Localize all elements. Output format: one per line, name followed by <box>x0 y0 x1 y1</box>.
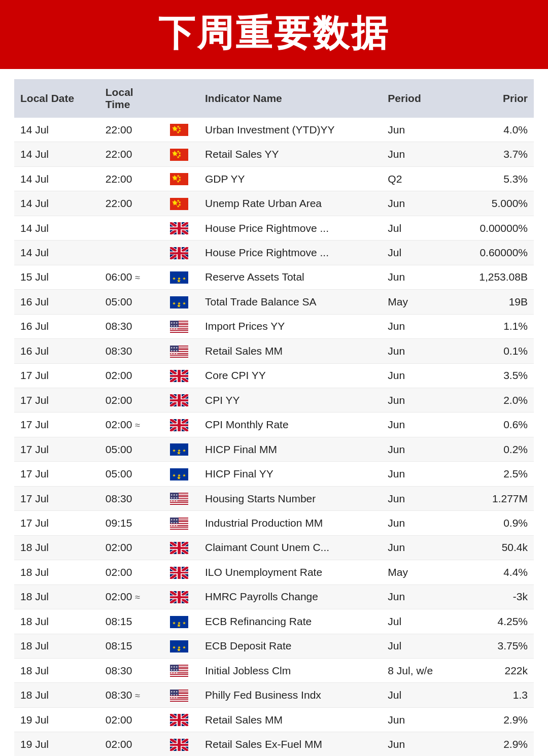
cell-date: 17 Jul <box>14 363 99 388</box>
cell-time: 22:00 <box>99 142 160 166</box>
table-row: 14 Jul22:00 ★ ★ ★ ★ ★ Urban Investment (… <box>14 118 534 142</box>
cell-date: 18 Jul <box>14 658 99 682</box>
cell-time: 08:30 <box>99 658 160 682</box>
cell-prior: 222k <box>456 658 534 682</box>
cell-period: Jul <box>382 634 455 658</box>
cell-prior: 50.4k <box>456 535 534 560</box>
cell-date: 16 Jul <box>14 290 99 314</box>
col-prior: Prior <box>456 79 534 118</box>
cell-date: 17 Jul <box>14 486 99 510</box>
cell-flag: ★ ★ ★ ★ ★ <box>160 166 199 191</box>
table-row: 17 Jul02:00 Core CPI YYJun3.5% <box>14 363 534 388</box>
cell-period: Q2 <box>382 166 455 191</box>
cell-period: Jul <box>382 216 455 240</box>
cell-period: Jul <box>382 683 455 707</box>
cell-time: 02:00 <box>99 535 160 560</box>
cell-flag <box>160 585 199 609</box>
cell-prior: 5.000% <box>456 191 534 216</box>
table-row: 17 Jul08:30 ★★★★★★★★★ Housing Starts Num… <box>14 486 534 510</box>
cell-date: 14 Jul <box>14 118 99 142</box>
cell-date: 18 Jul <box>14 609 99 634</box>
cell-indicator: House Price Rightmove ... <box>199 240 382 265</box>
cell-time: 08:30 ≈ <box>99 683 160 707</box>
table-row: 15 Jul06:00 ≈ ⋆⋆⋆ Reserve Assets TotalJu… <box>14 265 534 289</box>
cell-time: 05:00 <box>99 462 160 486</box>
cell-indicator: Philly Fed Business Indx <box>199 683 382 707</box>
cell-prior: 0.60000% <box>456 240 534 265</box>
cell-prior: 2.9% <box>456 707 534 732</box>
cell-time: 02:00 <box>99 363 160 388</box>
table-row: 19 Jul02:00 Retail Sales Ex-Fuel MMJun2.… <box>14 732 534 756</box>
cell-prior: 3.7% <box>456 142 534 166</box>
cell-flag <box>160 707 199 732</box>
cell-date: 16 Jul <box>14 314 99 338</box>
cell-prior: 2.0% <box>456 388 534 412</box>
cell-indicator: Retail Sales MM <box>199 339 382 363</box>
cell-date: 16 Jul <box>14 339 99 363</box>
cell-indicator: CPI Monthly Rate <box>199 413 382 437</box>
cell-flag: ★★★★★★★★★ <box>160 314 199 338</box>
cell-time: 22:00 <box>99 191 160 216</box>
cell-flag: ★ ★ ★ ★ ★ <box>160 142 199 166</box>
cell-prior: 0.1% <box>456 339 534 363</box>
cell-date: 17 Jul <box>14 462 99 486</box>
cell-flag: ★★★★★★★★★ <box>160 511 199 535</box>
cell-date: 17 Jul <box>14 388 99 412</box>
cell-indicator: Claimant Count Unem C... <box>199 535 382 560</box>
cell-period: Jul <box>382 609 455 634</box>
cell-period: Jun <box>382 413 455 437</box>
cell-indicator: House Price Rightmove ... <box>199 216 382 240</box>
cell-indicator: Import Prices YY <box>199 314 382 338</box>
cell-prior: 0.6% <box>456 413 534 437</box>
table-row: 18 Jul08:30 ≈ ★★★★★★★★★ Philly Fed Busin… <box>14 683 534 707</box>
cell-flag: ★★★★★★★★★ <box>160 339 199 363</box>
table-row: 17 Jul09:15 ★★★★★★★★★ Industrial Product… <box>14 511 534 535</box>
cell-time <box>99 216 160 240</box>
cell-period: Jun <box>382 314 455 338</box>
cell-indicator: Housing Starts Number <box>199 486 382 510</box>
cell-indicator: Core CPI YY <box>199 363 382 388</box>
cell-time: 08:15 <box>99 609 160 634</box>
cell-indicator: Reserve Assets Total <box>199 265 382 289</box>
table-row: 18 Jul02:00 ≈ HMRC Payrolls ChangeJun-3k <box>14 585 534 609</box>
table-row: 19 Jul02:00 Retail Sales MMJun2.9% <box>14 707 534 732</box>
table-row: 14 Jul House Price Rightmove ...Jul0.000… <box>14 216 534 240</box>
cell-prior: 1,253.08B <box>456 265 534 289</box>
cell-period: Jun <box>382 511 455 535</box>
cell-prior: 0.00000% <box>456 216 534 240</box>
cell-period: Jun <box>382 535 455 560</box>
main-container: 下周重要数据 Local Date LocalTime Indicator Na… <box>0 0 548 756</box>
data-table: Local Date LocalTime Indicator Name Peri… <box>14 79 534 756</box>
col-date: Local Date <box>14 79 99 118</box>
cell-flag: ★★★★★★★★★ <box>160 683 199 707</box>
cell-indicator: Retail Sales MM <box>199 707 382 732</box>
table-row: 17 Jul05:00 ⋆⋆⋆ HICP Final YYJun2.5% <box>14 462 534 486</box>
cell-date: 18 Jul <box>14 585 99 609</box>
cell-period: Jul <box>382 240 455 265</box>
cell-prior: 1.277M <box>456 486 534 510</box>
cell-indicator: ECB Refinancing Rate <box>199 609 382 634</box>
cell-indicator: GDP YY <box>199 166 382 191</box>
cell-time: 09:15 <box>99 511 160 535</box>
col-indicator: Indicator Name <box>199 79 382 118</box>
cell-flag: ★ ★ ★ ★ ★ <box>160 118 199 142</box>
table-row: 14 Jul22:00 ★ ★ ★ ★ ★ Unemp Rate Urban A… <box>14 191 534 216</box>
col-period: Period <box>382 79 455 118</box>
table-row: 18 Jul02:00 ILO Unemployment RateMay4.4% <box>14 560 534 585</box>
cell-period: May <box>382 290 455 314</box>
cell-time: 06:00 ≈ <box>99 265 160 289</box>
cell-period: May <box>382 560 455 585</box>
header: 下周重要数据 <box>0 0 548 69</box>
cell-date: 14 Jul <box>14 240 99 265</box>
cell-time: 22:00 <box>99 166 160 191</box>
cell-prior: 5.3% <box>456 166 534 191</box>
table-body: 14 Jul22:00 ★ ★ ★ ★ ★ Urban Investment (… <box>14 118 534 756</box>
table-row: 14 Jul22:00 ★ ★ ★ ★ ★ Retail Sales YYJun… <box>14 142 534 166</box>
table-row: 16 Jul08:30 ★★★★★★★★★ Import Prices YYJu… <box>14 314 534 338</box>
cell-date: 18 Jul <box>14 560 99 585</box>
cell-period: Jun <box>382 585 455 609</box>
table-row: 17 Jul05:00 ⋆⋆⋆ HICP Final MMJun0.2% <box>14 437 534 461</box>
approx-symbol: ≈ <box>135 420 140 430</box>
cell-date: 18 Jul <box>14 634 99 658</box>
cell-prior: 2.9% <box>456 732 534 756</box>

────────────────────

__Work instruction__. Your answer must be an exact reproduction of all entries, containing no pictures.

__Task result__.
Localize all elements. Output format: one per line, name followed by <box>x0 y0 x1 y1</box>.
cell-date: 17 Jul <box>14 363 99 388</box>
cell-time: 22:00 <box>99 142 160 166</box>
table-row: 14 Jul22:00 ★ ★ ★ ★ ★ Urban Investment (… <box>14 118 534 142</box>
cell-date: 18 Jul <box>14 658 99 682</box>
cell-time: 08:30 <box>99 658 160 682</box>
cell-prior: 222k <box>456 658 534 682</box>
cell-period: Jul <box>382 634 455 658</box>
cell-prior: 50.4k <box>456 535 534 560</box>
cell-date: 16 Jul <box>14 290 99 314</box>
col-prior: Prior <box>456 79 534 118</box>
cell-date: 17 Jul <box>14 486 99 510</box>
cell-flag: ★ ★ ★ ★ ★ <box>160 166 199 191</box>
table-row: 17 Jul02:00 Core CPI YYJun3.5% <box>14 363 534 388</box>
cell-period: Q2 <box>382 166 455 191</box>
cell-period: Jul <box>382 216 455 240</box>
cell-period: Jul <box>382 683 455 707</box>
cell-time: 02:00 <box>99 535 160 560</box>
cell-flag <box>160 585 199 609</box>
cell-prior: 5.000% <box>456 191 534 216</box>
table-row: 17 Jul08:30 ★★★★★★★★★ Housing Starts Num… <box>14 486 534 510</box>
cell-date: 14 Jul <box>14 118 99 142</box>
cell-date: 18 Jul <box>14 609 99 634</box>
cell-indicator: House Price Rightmove ... <box>199 240 382 265</box>
cell-time: 08:30 ≈ <box>99 683 160 707</box>
table-row: 15 Jul06:00 ≈ ⋆⋆⋆ Reserve Assets TotalJu… <box>14 265 534 289</box>
cell-time: 05:00 <box>99 462 160 486</box>
cell-indicator: Philly Fed Business Indx <box>199 683 382 707</box>
cell-prior: 0.60000% <box>456 240 534 265</box>
cell-prior: 2.9% <box>456 707 534 732</box>
cell-time: 02:00 <box>99 363 160 388</box>
table-row: 19 Jul02:00 Retail Sales Ex-Fuel MMJun2.… <box>14 732 534 756</box>
cell-prior: 3.7% <box>456 142 534 166</box>
cell-flag <box>160 707 199 732</box>
cell-date: 16 Jul <box>14 314 99 338</box>
cell-prior: 2.0% <box>456 388 534 412</box>
cell-indicator: Retail Sales MM <box>199 339 382 363</box>
cell-date: 16 Jul <box>14 339 99 363</box>
cell-indicator: CPI Monthly Rate <box>199 413 382 437</box>
cell-flag: ★★★★★★★★★ <box>160 314 199 338</box>
cell-time: 22:00 <box>99 191 160 216</box>
cell-flag: ★ ★ ★ ★ ★ <box>160 142 199 166</box>
cell-prior: 0.1% <box>456 339 534 363</box>
cell-date: 17 Jul <box>14 462 99 486</box>
cell-flag: ★★★★★★★★★ <box>160 511 199 535</box>
cell-date: 17 Jul <box>14 388 99 412</box>
cell-indicator: Claimant Count Unem C... <box>199 535 382 560</box>
cell-period: Jul <box>382 609 455 634</box>
cell-period: Jun <box>382 413 455 437</box>
cell-indicator: House Price Rightmove ... <box>199 216 382 240</box>
cell-indicator: Import Prices YY <box>199 314 382 338</box>
cell-prior: 0.6% <box>456 413 534 437</box>
table-row: 18 Jul08:30 ≈ ★★★★★★★★★ Philly Fed Busin… <box>14 683 534 707</box>
cell-flag: ★★★★★★★★★ <box>160 339 199 363</box>
table-row: 17 Jul09:15 ★★★★★★★★★ Industrial Product… <box>14 511 534 535</box>
cell-time <box>99 216 160 240</box>
cell-period: Jun <box>382 314 455 338</box>
cell-indicator: Housing Starts Number <box>199 486 382 510</box>
cell-indicator: Core CPI YY <box>199 363 382 388</box>
cell-time: 08:15 <box>99 609 160 634</box>
cell-indicator: Reserve Assets Total <box>199 265 382 289</box>
table-row: 18 Jul02:00 ≈ HMRC Payrolls ChangeJun-3k <box>14 585 534 609</box>
table-row: 19 Jul02:00 Retail Sales MMJun2.9% <box>14 707 534 732</box>
table-row: 14 Jul House Price Rightmove ...Jul0.000… <box>14 216 534 240</box>
cell-prior: 1,253.08B <box>456 265 534 289</box>
cell-period: Jun <box>382 511 455 535</box>
cell-prior: 0.00000% <box>456 216 534 240</box>
cell-period: Jun <box>382 535 455 560</box>
main-container: 下周重要数据 Local Date LocalTime Indicator Na… <box>0 0 548 756</box>
data-table: Local Date LocalTime Indicator Name Peri… <box>14 79 534 756</box>
col-date: Local Date <box>14 79 99 118</box>
cell-flag: ★★★★★★★★★ <box>160 683 199 707</box>
cell-indicator: Retail Sales MM <box>199 707 382 732</box>
table-row: 17 Jul05:00 ⋆⋆⋆ HICP Final YYJun2.5% <box>14 462 534 486</box>
cell-date: 18 Jul <box>14 585 99 609</box>
cell-period: Jul <box>382 240 455 265</box>
cell-prior: 1.277M <box>456 486 534 510</box>
cell-indicator: ECB Refinancing Rate <box>199 609 382 634</box>
cell-indicator: GDP YY <box>199 166 382 191</box>
cell-time: 09:15 <box>99 511 160 535</box>
col-indicator: Indicator Name <box>199 79 382 118</box>
cell-flag: ★ ★ ★ ★ ★ <box>160 118 199 142</box>
table-row: 14 Jul22:00 ★ ★ ★ ★ ★ Unemp Rate Urban A… <box>14 191 534 216</box>
col-period: Period <box>382 79 455 118</box>
table-row: 18 Jul02:00 ILO Unemployment RateMay4.4% <box>14 560 534 585</box>
cell-period: May <box>382 290 455 314</box>
cell-time: 06:00 ≈ <box>99 265 160 289</box>
cell-period: May <box>382 560 455 585</box>
header: 下周重要数据 <box>0 0 548 69</box>
cell-date: 14 Jul <box>14 240 99 265</box>
cell-time: 22:00 <box>99 166 160 191</box>
cell-prior: 5.3% <box>456 166 534 191</box>
table-body: 14 Jul22:00 ★ ★ ★ ★ ★ Urban Investment (… <box>14 118 534 756</box>
table-row: 14 Jul22:00 ★ ★ ★ ★ ★ Retail Sales YYJun… <box>14 142 534 166</box>
table-row: 16 Jul08:30 ★★★★★★★★★ Import Prices YYJu… <box>14 314 534 338</box>
cell-date: 18 Jul <box>14 560 99 585</box>
cell-period: Jun <box>382 585 455 609</box>
table-row: 17 Jul05:00 ⋆⋆⋆ HICP Final MMJun0.2% <box>14 437 534 461</box>
approx-symbol: ≈ <box>135 420 140 430</box>
cell-date: 18 Jul <box>14 634 99 658</box>
cell-prior: 2.9% <box>456 732 534 756</box>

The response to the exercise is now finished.